The logic of this group baffles. The DNA of all citizen’s movements against mega projects and haphazard unstructured development has been against projects that bring in builders and hotel owners to exploit the land and its resources. The alternative to this kind of development has always been educational and technical institutions of excellence which will bring in the right kind of talent and give opportunities to our young to access the highest standards of global education at home. The reasons bandied by the Citizen’s Committee of Loliem, can not only be countered, but their act of coming up with vague reasons to oppose, with no tangible data to support lose unchecked claims needs to be called and condemned.
Here are the reasons put forth to oppose the project
Argument 1 The Plateau is sacred land and cannot be diverted from traditional uses
Response: With all due respect to both religion and a sacred space, this needs to be accentuated with empirical evidence. Firstly all the traditional uses need to be documented and then proven beyond doubt that the IIT specifically blocks the traditional uses irreversibly. Accepting unproven and lose assertions is out of order with the express disclaimer that that genuine religious and other sentiments can be addressed through discussion, and not as a tool block a project in a pre-determined manner.
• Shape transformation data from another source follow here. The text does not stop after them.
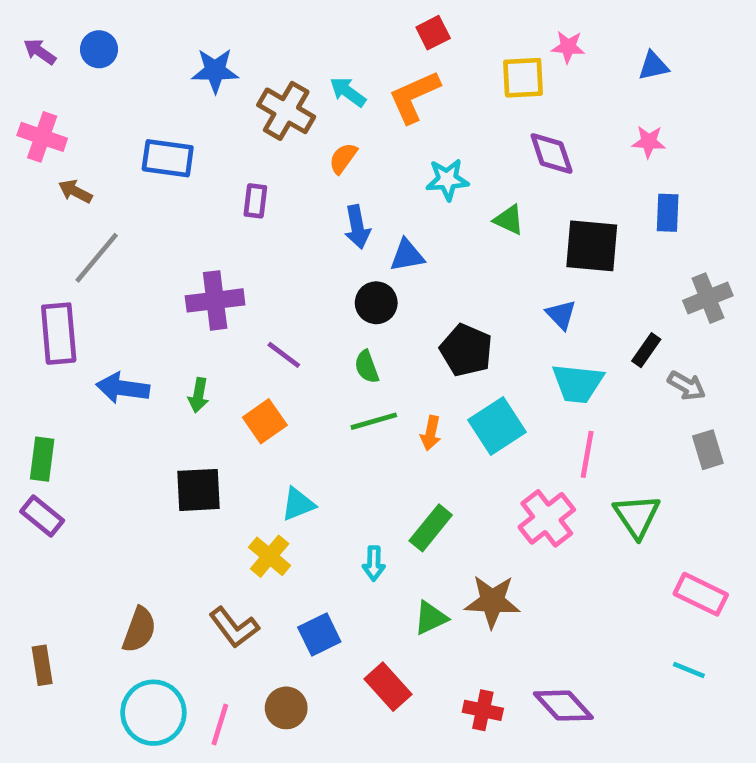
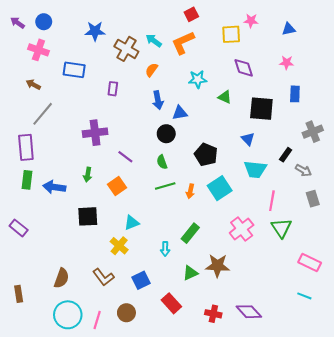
pink cross: (42, 137) -> (38, 50), moved
blue arrow: (123, 388) -> (54, 187), moved
pink line: (587, 454) -> (272, 201), moved
green rectangle: (42, 459) -> (27, 180), moved

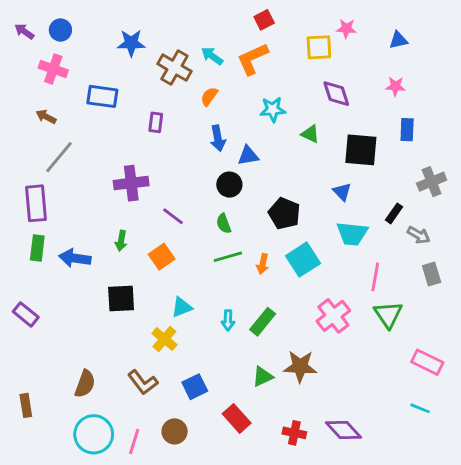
cyan arrow: (165, 249) -> (228, 320), moved

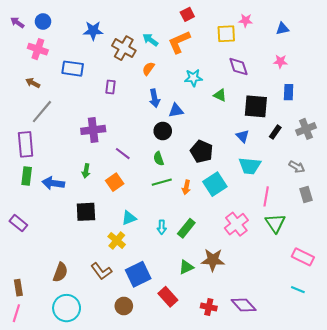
black rectangle: (394, 213) -> (275, 132), moved
blue square: (195, 387) -> (138, 274), size x1.4
pink line: (134, 442) -> (16, 313), moved

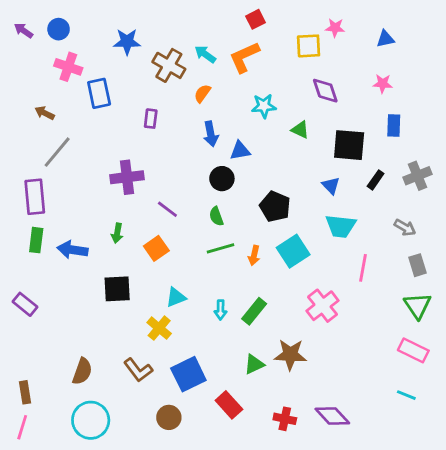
pink cross: (38, 49) -> (68, 67), moved
blue rectangle: (73, 69) -> (99, 93), turned 70
green triangle: (275, 223) -> (417, 306), moved

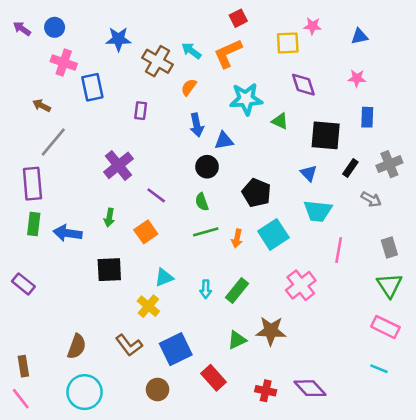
cyan star: (264, 106) -> (246, 99), size x1.4
purple cross: (127, 177) -> (118, 165), turned -32
gray arrow: (405, 227) -> (371, 199), moved
pink line: (22, 427) -> (21, 399), turned -55

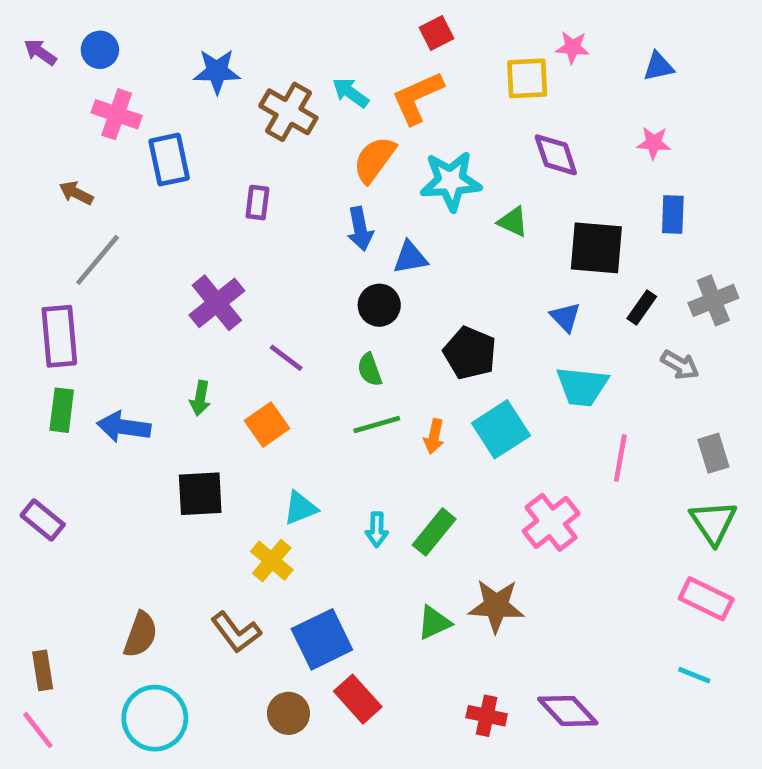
orange semicircle: (189, 87) -> (374, 160), moved, size x1.5
red rectangle: (214, 378) -> (358, 699), moved

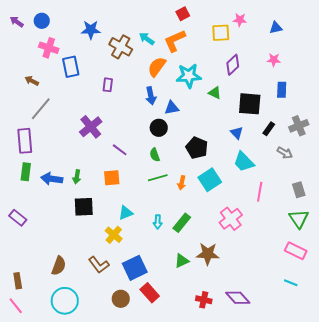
purple diamond: (556, 155) -> (233, 65), turned 65
cyan trapezoid: (582, 386) -> (244, 162), turned 40
green arrow: (200, 398) -> (77, 177), moved
orange square: (267, 425) -> (112, 178), turned 30

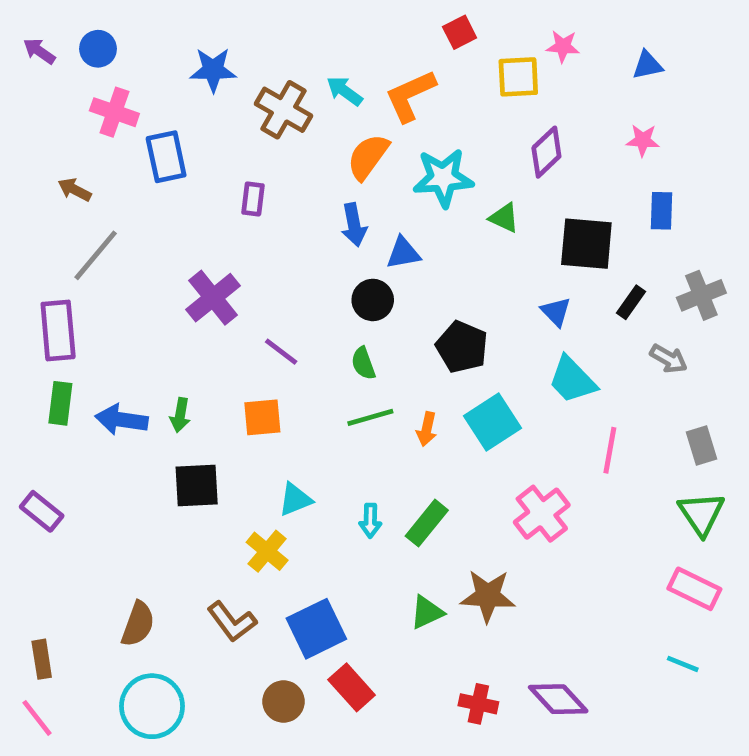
red square: (183, 14) -> (460, 32), moved

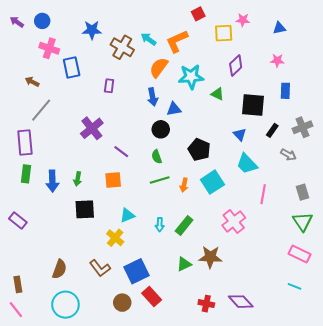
blue arrow: (121, 420) -> (52, 181), turned -100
And by the way, an Indian Institute of Technology, in our own backyard, with an opportunity for IITians of Goa, staying home and giving back to their land, is no less sacred a mission.
Argument 2: The land is on a plateau and the plateau will get destroyed
Response: The GEC campus is on the Farmagudi hill. The entire area has been transformed with educational institutions, including the temporary base of the new IIT. The Goa University is on a plateau and so are the colleges in Assagao. This argument has no signs of validity. However purely for arguments sake, those who are proposing it need to produce scientific evidence of how the presence of the IIT on the Bhagwati plateau will destroy this plateau when other plateaus of the State have thriving educational institutions.
The Birlas invested in a fertilizer factory Goa in 1966 and now have a full fledged BITS campus on the Sancoale plateau. And once the IIT comes up, Goa will be the second state after Rajasthan to have a BITS and an IIT. If the opposition to the IIT was based on real tangible reasons and not for the sake of opposition alone, the debate would have credence. Remember the people of Canacona do not brook any wrongs and have been the fiercest fighters against any forms of injustice. There are many of those- in academia, medicine and other respectable sphere’s of life, who have successfully agitated to protect the turtle nesting site in Galjibagh, which unlike Morjim, has indeed been cocooned and secured against the wrong kind of development onslaught. A large section of the locals who opposed mega projects and rose as one against hotel projects under the garb of residential projects, are now divided on IIT coming to their backyard. Those who are backing it include not just the Attorney of the Comunidade and the Sarpanch, but headmaster’s of schools, senior local journalists, engineers, hotel owners, former members of the armed forces, all credible people who command respect in the local society. They can only have the good of Canacona, Loliem and Poriem when they have openly backed the project and adopted (as professor Nandkumar Kamat says) the WIMBY (Welcome in My Backyard approach) instead of the usual NIMBY (Not in My Backyard) one.
The gaonkars of Loliem had resolved to give an NOC to the government to acquire 120 acres of land, to make Goa find a place on the IIT map of India. This is no massive hotel and golf course project sucking out underground water resources, destroying trees and robbing locals of their land and livelihood.
You cannot doubt an IIT. It comes with a template of excellence and responsibility
We say with absolute respect to those who have agitated, fought and gone to court to protect Goa. The ecosystem of saying no, to the destruction of Goa, loses its value when genuine signs of development are not marked yes.